In what Strah and the investment community see as another positive development, FirstEnergy's utilities will return about $306 million to Ohio electricity customers through a combination of bill reductions and refunds as part of a wide-reaching settlement agreement involving several regulatory cases.
"That openness and the ability to collaborate is different today than what it was in our past," Strah said. "That’s the way I intend to lead and our management [team] intends to lead into the future."
FirstEnergy's future
As for the future and the sector's energy transition, the CEO said the pure-play transmission and distribution company "has a number of very important roles to play."
FirstEnergy serves more than 6 million retail electric customers through 10 regulated electric companies and plans to make investments that improve reliability and integrate new technologies.
Along with the strategic transactions, FirstEnergy on Nov. 7 announced a $2.2 billion increase to its capital investment plan through 2025. The $17 billion capital plan includes a $10 billion budget for sustainable energy investments.
FirstEnergy also introduced a long-term 6% to 8% annual earnings growth rate.
"That's what the 5-year to 10-year look is for us.
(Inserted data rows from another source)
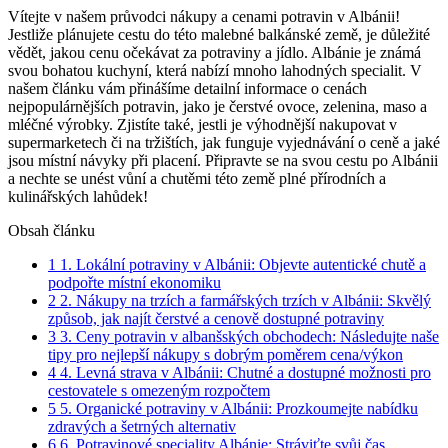
Vítejte⁢ v našem průvodci ‍nákupy a cenami potravin v Albánii!⁤
Jestliže plánujete ​cestu do této ‍malebné ⁤balkánské země,​ je důležité
vědět, jakou​ cenu​ očekávat ⁢za potraviny a jídlo. ​Albánie je⁤ známá
svou bohatou kuchyní, která ⁢nabízí mnoho ‍lahodných specialit. V
‌našem článku vám přinášíme detailní ⁤informace ⁤o cenách⁤
nejpopulárnějších potravin,⁤ jako je ⁢čerstvé ovoce, zelenina, maso a⁣
mléčné výrobky. Zjistíte také, jestli ⁣je výhodnější nakupovat v
supermarketech či na tržištích, jak funguje‍ vyjednávání o​ ceně a jaké
jsou místní návyky při placení. Připravte se na svou cestu po Albánii
a nechte se unést ​vůní ⁢a chutěmi této země ⁣plné přírodních a
kulinářských lahůdek!
Obsah článku
1
1. Lokální⁤ potraviny​ v Albánii: Objevte autentické chutě ‌a‍
podpořte⁢ místní ekonomiku
2
2. Nákupy na trzích a farmářských ⁣trzích ⁣v Albánii: ​Skvělý
způsob, jak najít ⁤čerstvé ​a cenově dostupné potraviny
3
3.​ Ceny potravin ‌v albanšských obchodech: Následujte⁣ naše
tipy pro ⁢nejlepší nákupy ​s dobrým poměrem⁣ cena/výkon
4
4. Levná strava v Albánii:⁤ Chutné a ‌dostupné⁣ možnosti pro
cestovatele s⁤ omezeným rozpočtem
5
5. Organické potraviny v ​Albánii: Prozkoumejte nabídku
zdravých a​ šetrných alternativ
6
6.⁢ Potravinové speciality⁢ Albánie:⁤ Stráviťte svůj⁤ čas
It is supporting more fully that energy transition," Strah said. "I think we are positioned very well to be a key participant in it.”
ESG role
Environmental, social and governance practices also will be at the center of FirstEnergy's business plan, according to the CEO.
FirstEnergy in November 2020 pledged to achieve carbon neutrality by 2050 and is aiming to reduce greenhouse gas emissions by 30% by 2030, based on 2019 levels.
In addition, Strah said the company has "greatly improved our governance over the past 12-month period by some of the actions that we've taken here."
"We are certainly well down the road to strengthening our ethics and compliance program.”